Economic Calendar for the Week Ahead (UK Time GMT+1)
Source: FXIFY
Technical Outlook
FX
Looking at the FX space, both EURUSD and GBPUSD have struggled of late trading at their lowest levels of 2024. Given the limited amount of data from the Euro Area and the UK both pairs will remain at the mercy of the US dollar this week.
The most intriguing currency pair to watch remains USDJPY as we trade at levels last seen around 1990. The apprehension of Japan’s top currency diplomat Masato Kanda on further FX intervention is telling but the possibility remains on the table and thus my intrigue around the pair.
USDJPY Daily Chart
Source: TradingView
As you can see from the USDJPY chart above, having broken the multi-month resistance at the 152.00 handle, USDJPY has made a run toward the 155.00 mark. Given the rise of intervention chatter once more, will it be able to inject some life into the Yen moving forward?
Immediate support for USDJPY rests around the 153.00 handle with a break of this level and the ascending trendline opening up a retest of support at the 152.00 and 150.80 levels. Alternatively, a break of the 155.00 handle could see a quick run up toward the key psychological 160.00 handle.
Commodities
Oil prices have retreated significantly this past week, down about 3.91% at the close of the trading week. It appears market participants had largely priced in a potential escalation of tensions in the Middle East. After the attack on Israel over the weekend of April 13, many analysts including myself expected a potential jump in price at the open. Having failed to materialize and with a retaliatory attack carried out against Iran there is still concern around further escalation. My main focus will be on any talk around the Hormuz Strait and how that may impact oil supply and thus affect prices.
WTI Oil Daily Chart
Source: TradingView
Key Levels to Keep an Eye on:
Support Levels
– 80.00 (psychological level)
– 78.68
– 77.10 (SMA-100)
Resistance Levels
– 84.00
– 85.00 (psychological level)
– 87.00
Gold has been a big beneficiary of the uncertainty plaguing markets thus far in 2024. The precious metal continues to roar higher with further upside still in play. The key risks affecting Gold this week could come from positive earnings releases as this could see funds being reallocated into equities. The tension in the Middle East also appears to have calmed somewhat over the weekend and thus any safe-haven demand may evaporate at the start of the week. For further appreciation in the precious metal, a break and daily candle close above $2400/oz is needed to provide bulls with more conviction.

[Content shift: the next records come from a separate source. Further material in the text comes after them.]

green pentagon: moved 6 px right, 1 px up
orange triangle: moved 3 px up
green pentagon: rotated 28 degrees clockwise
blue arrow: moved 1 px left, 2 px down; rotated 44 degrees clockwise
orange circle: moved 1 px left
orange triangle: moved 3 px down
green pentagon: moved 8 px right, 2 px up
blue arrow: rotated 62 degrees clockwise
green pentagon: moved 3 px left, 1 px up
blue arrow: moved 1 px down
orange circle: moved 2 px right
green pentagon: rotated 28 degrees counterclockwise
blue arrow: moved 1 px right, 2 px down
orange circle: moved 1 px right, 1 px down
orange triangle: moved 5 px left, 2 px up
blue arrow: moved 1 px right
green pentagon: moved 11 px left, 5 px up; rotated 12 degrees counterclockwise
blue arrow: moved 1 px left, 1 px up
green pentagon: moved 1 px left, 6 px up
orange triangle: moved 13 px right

Nasdaq 100: 100-Day SMA to Cap Any Potential Recovery?
The Nasdaq has been the one on everyone’s lips given the Indices’ stellar performance thus far in 2024. It is important to note that the optimism around AI has been a shot in the arm for the US technology sector. The earnings releases this week could well play a major role in determining the direction of the Nasdaq for the rest of the second quarter (Q2).
Nasdaq 100/US100 Daily Chart
Source: TradingView
As you can see from the chart above the Nasdaq 100 has put in a bearish couple of days to end the week on a sour note. It did however run into support around the 17000 handle, which was a key area of resistance in both December and January.
On the upside, the 100-day MA is now a key area of resistance and rests around the 17410 mark with a break higher opening up a retest of the breakout area around the 17800 handle.
Alternatively, a break below the 17000 handle may open up a retest of the 200-day MA resting at 16315 at the time of writing. Below this, the next key areas of support lie at the 16000 and 15300 handles respectively.